═════ LISTED ENTRIES

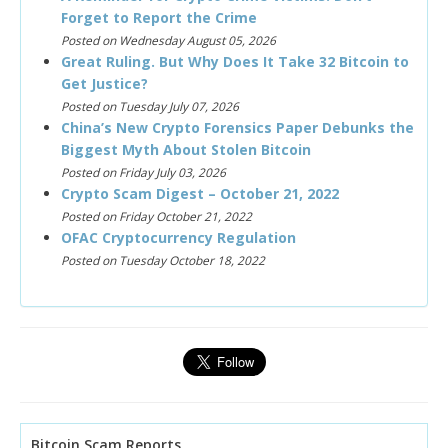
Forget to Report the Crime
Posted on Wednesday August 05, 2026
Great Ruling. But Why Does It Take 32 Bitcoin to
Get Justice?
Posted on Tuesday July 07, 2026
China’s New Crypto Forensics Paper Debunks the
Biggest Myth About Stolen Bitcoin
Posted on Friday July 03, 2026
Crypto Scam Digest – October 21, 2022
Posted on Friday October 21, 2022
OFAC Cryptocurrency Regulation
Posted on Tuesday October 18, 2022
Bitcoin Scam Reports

══════════
═════ LISTED ENTRIES

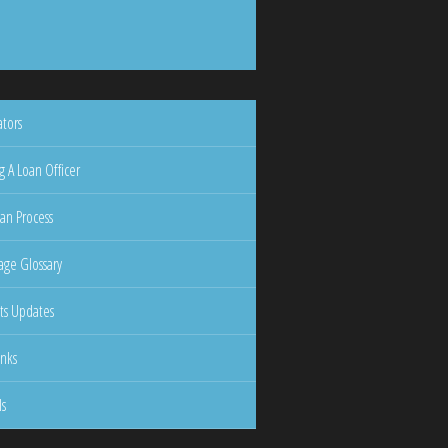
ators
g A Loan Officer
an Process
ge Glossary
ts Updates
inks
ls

══════════

◆ **EXERCISE OBJECTIVE**: Taking the line with "Posted on Tuesday October 18, 2022" as the first and the line with "Bitcoin Scam Reports" as the last, retype that stretch of the data above exactly, with no other lines.

◆ **WRITTEN SOLUTION**:
Posted on Tuesday October 18, 2022
Bitcoin Scam Reports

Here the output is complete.